> TASK DESCRIPTION: Could you please transcribe the data exactly, without the pictures?

Stored entries:
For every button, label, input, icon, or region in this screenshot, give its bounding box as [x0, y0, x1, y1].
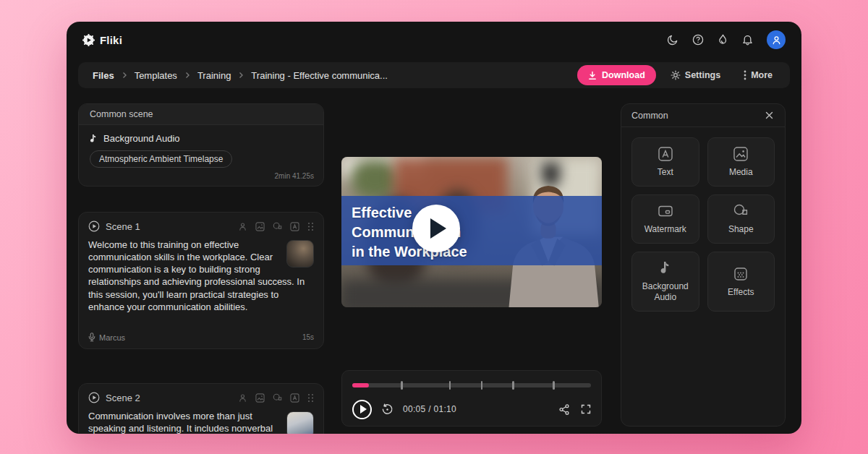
media-icon	[733, 146, 749, 162]
player-bar: 00:05 / 01:10	[341, 370, 602, 427]
gear-icon	[671, 70, 681, 80]
scene-marker-tick[interactable]	[449, 381, 451, 390]
drag-handle-icon[interactable]	[307, 393, 314, 403]
restart-icon[interactable]	[381, 403, 393, 416]
scene-card-2[interactable]: Scene 2	[78, 383, 324, 434]
notifications-bell-icon[interactable]	[742, 34, 753, 46]
audio-track-chip[interactable]: Atmospheric Ambient Timelapse	[90, 150, 232, 168]
scene-1-title[interactable]: Scene 1	[88, 220, 140, 232]
player-controls: 00:05 / 01:10	[352, 398, 591, 420]
common-scene-header: Common scene	[79, 104, 323, 125]
breadcrumb: Files Templates Training Training - Effe…	[93, 70, 388, 81]
media-icon[interactable]	[255, 222, 265, 231]
chevron-right-icon	[122, 72, 127, 79]
scene-marker-tick[interactable]	[401, 381, 403, 390]
audio-duration: 2min 41.25s	[275, 172, 314, 180]
add-text-button[interactable]: Text	[631, 137, 699, 187]
download-button[interactable]: Download	[577, 65, 656, 85]
music-note-icon	[90, 134, 98, 143]
drag-handle-icon[interactable]	[307, 222, 314, 231]
close-icon[interactable]	[764, 110, 775, 121]
app-title: Fliki	[100, 34, 122, 46]
scene-1-tools	[238, 222, 314, 231]
chevron-right-icon	[184, 72, 190, 79]
scene-2-header: Scene 2	[79, 384, 323, 403]
toolbar-actions: Download Settings	[577, 65, 781, 85]
scene-1-header: Scene 1	[79, 213, 323, 232]
breadcrumb-current[interactable]: Training - Effective communica...	[251, 70, 388, 81]
add-shape-button[interactable]: Shape	[707, 194, 775, 244]
play-circle-icon	[88, 220, 100, 232]
help-icon[interactable]	[692, 34, 704, 46]
text-icon[interactable]	[290, 222, 299, 231]
streak-flame-icon[interactable]	[718, 34, 728, 46]
common-scene-card[interactable]: Common scene Background Audio Atmospheri…	[78, 103, 324, 187]
voice-person-icon[interactable]	[238, 222, 247, 231]
breadcrumb-files[interactable]: Files	[93, 70, 114, 81]
timeline-track[interactable]	[352, 383, 591, 387]
chevron-right-icon	[238, 72, 244, 79]
player-right-controls	[559, 404, 591, 415]
player-play-button[interactable]	[352, 400, 372, 419]
office-plant	[352, 160, 399, 199]
scene-1-body[interactable]: Welcome to this training on effective co…	[79, 232, 323, 313]
video-play-button[interactable]	[412, 205, 460, 252]
scene-2-body[interactable]: Communication involves more than just sp…	[79, 403, 323, 434]
dark-mode-icon[interactable]	[667, 34, 678, 46]
breadcrumb-training[interactable]: Training	[197, 70, 231, 81]
scene-marker-tick[interactable]	[481, 381, 483, 390]
panel-grid: Text Media Waterma	[621, 127, 785, 322]
add-media-button[interactable]: Media	[707, 137, 775, 187]
breadcrumb-templates[interactable]: Templates	[135, 70, 177, 81]
settings-button[interactable]: Settings	[662, 65, 729, 85]
microphone-icon	[88, 333, 95, 342]
scene-1-text[interactable]: Welcome to this training on effective co…	[88, 239, 305, 312]
kebab-menu-icon	[744, 70, 746, 80]
timeline-progress	[352, 383, 369, 387]
top-bar: Fliki	[67, 22, 801, 58]
scene-2-title[interactable]: Scene 2	[88, 392, 140, 403]
scene-card-1[interactable]: Scene 1	[78, 212, 324, 349]
scene-1-footer: Marcus 15s	[88, 333, 314, 342]
text-icon	[658, 146, 673, 162]
add-background-audio-button[interactable]: Background Audio	[631, 252, 699, 312]
panel-title: Common	[631, 111, 668, 121]
app-window: Fliki	[67, 22, 801, 434]
shape-icon[interactable]	[273, 222, 282, 231]
fliki-logo[interactable]: Fliki	[82, 34, 122, 46]
video-preview[interactable]: Effective Communication in the Workplace	[341, 157, 602, 307]
media-icon[interactable]	[255, 393, 265, 403]
share-icon[interactable]	[559, 404, 569, 415]
scene-marker-tick[interactable]	[553, 381, 555, 390]
scene-1-thumbnail[interactable]	[286, 240, 314, 267]
shape-icon[interactable]	[273, 393, 282, 403]
voice-person-icon[interactable]	[238, 393, 247, 403]
shape-icon	[733, 203, 749, 219]
scene-2-thumbnail[interactable]	[286, 411, 314, 434]
time-display: 00:05 / 01:10	[403, 404, 456, 414]
text-icon[interactable]	[290, 393, 299, 403]
music-note-icon	[658, 260, 672, 276]
play-icon	[360, 405, 367, 414]
scene-1-voice[interactable]: Marcus	[88, 333, 125, 342]
fliki-logo-icon	[82, 34, 95, 46]
page-background: Fliki	[0, 0, 868, 454]
scene-2-tools	[238, 393, 314, 403]
background-audio-row: Background Audio	[90, 133, 312, 144]
download-icon	[588, 71, 597, 80]
scene-marker-tick[interactable]	[512, 381, 514, 390]
scene-1-duration: 15s	[302, 333, 314, 341]
add-watermark-button[interactable]: Watermark	[631, 194, 699, 244]
play-icon	[430, 218, 446, 239]
fullscreen-icon[interactable]	[581, 404, 591, 414]
topbar-icons	[667, 30, 786, 49]
panel-header: Common	[621, 104, 785, 127]
common-elements-panel: Common Text	[621, 103, 786, 427]
watermark-icon	[658, 203, 673, 219]
more-button[interactable]: More	[735, 65, 781, 85]
user-avatar[interactable]	[767, 30, 786, 49]
add-effects-button[interactable]: Effects	[707, 252, 775, 312]
scene-2-text[interactable]: Communication involves more than just sp…	[88, 411, 273, 434]
breadcrumb-bar: Files Templates Training Training - Effe…	[78, 62, 790, 88]
effects-icon	[733, 266, 749, 282]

> WRITTEN SOLUTION:
For every button, label, input, icon, or region in this screenshot, give its bounding box as [x0, y0, x1, y1].
media-icon	[733, 146, 749, 162]
player-bar: 00:05 / 01:10	[341, 370, 602, 427]
gear-icon	[671, 70, 681, 80]
scene-marker-tick[interactable]	[449, 381, 451, 390]
drag-handle-icon[interactable]	[307, 393, 314, 403]
restart-icon[interactable]	[381, 403, 393, 416]
scene-card-2[interactable]: Scene 2	[78, 383, 324, 434]
notifications-bell-icon[interactable]	[742, 34, 753, 46]
audio-track-chip[interactable]: Atmospheric Ambient Timelapse	[90, 150, 232, 168]
scene-1-title[interactable]: Scene 1	[88, 220, 140, 232]
player-controls: 00:05 / 01:10	[352, 398, 591, 420]
common-scene-header: Common scene	[79, 104, 323, 125]
breadcrumb: Files Templates Training Training - Effe…	[93, 70, 388, 81]
media-icon[interactable]	[255, 222, 265, 231]
chevron-right-icon	[122, 72, 127, 79]
scene-marker-tick[interactable]	[401, 381, 403, 390]
audio-duration: 2min 41.25s	[275, 172, 314, 180]
add-text-button[interactable]: Text	[631, 137, 699, 187]
download-button[interactable]: Download	[577, 65, 656, 85]
music-note-icon	[90, 134, 98, 143]
drag-handle-icon[interactable]	[307, 222, 314, 231]
close-icon[interactable]	[764, 110, 775, 121]
app-title: Fliki	[100, 34, 122, 46]
scene-1-tools	[238, 222, 314, 231]
chevron-right-icon	[184, 72, 190, 79]
scene-2-header: Scene 2	[79, 384, 323, 403]
toolbar-actions: Download Settings	[577, 65, 781, 85]
scene-1-header: Scene 1	[79, 213, 323, 232]
breadcrumb-current[interactable]: Training - Effective communica...	[251, 70, 388, 81]
add-shape-button[interactable]: Shape	[707, 194, 775, 244]
play-circle-icon	[88, 220, 100, 232]
help-icon[interactable]	[692, 34, 704, 46]
text-icon[interactable]	[290, 222, 299, 231]
streak-flame-icon[interactable]	[718, 34, 728, 46]
common-scene-card[interactable]: Common scene Background Audio Atmospheri…	[78, 103, 324, 187]
voice-person-icon[interactable]	[238, 222, 247, 231]
breadcrumb-files[interactable]: Files	[93, 70, 114, 81]
timeline-track[interactable]	[352, 383, 591, 387]
chevron-right-icon	[238, 72, 244, 79]
player-right-controls	[559, 404, 591, 415]
player-play-button[interactable]	[352, 400, 372, 419]
office-plant	[352, 160, 399, 199]
scene-1-body[interactable]: Welcome to this training on effective co…	[79, 232, 323, 313]
video-play-button[interactable]	[412, 205, 460, 252]
scene-2-body[interactable]: Communication involves more than just sp…	[79, 403, 323, 434]
dark-mode-icon[interactable]	[667, 34, 678, 46]
breadcrumb-training[interactable]: Training	[197, 70, 231, 81]
scene-marker-tick[interactable]	[481, 381, 483, 390]
panel-grid: Text Media Waterma	[621, 127, 785, 322]
add-media-button[interactable]: Media	[707, 137, 775, 187]
breadcrumb-templates[interactable]: Templates	[135, 70, 177, 81]
settings-button[interactable]: Settings	[662, 65, 729, 85]
microphone-icon	[88, 333, 95, 342]
scene-1-text[interactable]: Welcome to this training on effective co…	[88, 239, 305, 312]
kebab-menu-icon	[744, 70, 746, 80]
timeline-progress	[352, 383, 369, 387]
top-bar: Fliki	[67, 22, 801, 58]
scene-2-title[interactable]: Scene 2	[88, 392, 140, 403]
scene-card-1[interactable]: Scene 1	[78, 212, 324, 349]
scene-1-footer: Marcus 15s	[88, 333, 314, 342]
text-icon	[658, 146, 673, 162]
add-background-audio-button[interactable]: Background Audio	[631, 252, 699, 312]
panel-title: Common	[631, 111, 668, 121]
app-window: Fliki	[67, 22, 801, 434]
shape-icon[interactable]	[273, 222, 282, 231]
fliki-logo[interactable]: Fliki	[82, 34, 122, 46]
video-preview[interactable]: Effective Communication in the Workplace	[341, 157, 602, 307]
media-icon[interactable]	[255, 393, 265, 403]
share-icon[interactable]	[559, 404, 569, 415]
scene-marker-tick[interactable]	[553, 381, 555, 390]
scene-1-thumbnail[interactable]	[286, 240, 314, 267]
shape-icon[interactable]	[273, 393, 282, 403]
voice-person-icon[interactable]	[238, 393, 247, 403]
shape-icon	[733, 203, 749, 219]
scene-2-thumbnail[interactable]	[286, 411, 314, 434]
time-display: 00:05 / 01:10	[403, 404, 456, 414]
text-icon[interactable]	[290, 393, 299, 403]
music-note-icon	[658, 260, 672, 276]
play-icon	[360, 405, 367, 414]
scene-1-voice[interactable]: Marcus	[88, 333, 125, 342]
fliki-logo-icon	[82, 34, 95, 46]
page-background: Fliki	[0, 0, 868, 454]
scene-2-tools	[238, 393, 314, 403]
background-audio-row: Background Audio	[90, 133, 312, 144]
download-icon	[588, 71, 597, 80]
scene-marker-tick[interactable]	[512, 381, 514, 390]
scene-1-duration: 15s	[302, 333, 314, 341]
add-watermark-button[interactable]: Watermark	[631, 194, 699, 244]
play-icon	[430, 218, 446, 239]
fullscreen-icon[interactable]	[581, 404, 591, 414]
topbar-icons	[667, 30, 786, 49]
panel-header: Common	[621, 104, 785, 127]
common-elements-panel: Common Text	[621, 103, 786, 427]
watermark-icon	[658, 203, 673, 219]
more-button[interactable]: More	[735, 65, 781, 85]
user-avatar[interactable]	[767, 30, 786, 49]
add-effects-button[interactable]: Effects	[707, 252, 775, 312]
scene-2-text[interactable]: Communication involves more than just sp…	[88, 411, 273, 434]
breadcrumb-bar: Files Templates Training Training - Effe…	[78, 62, 790, 88]
effects-icon	[733, 266, 749, 282]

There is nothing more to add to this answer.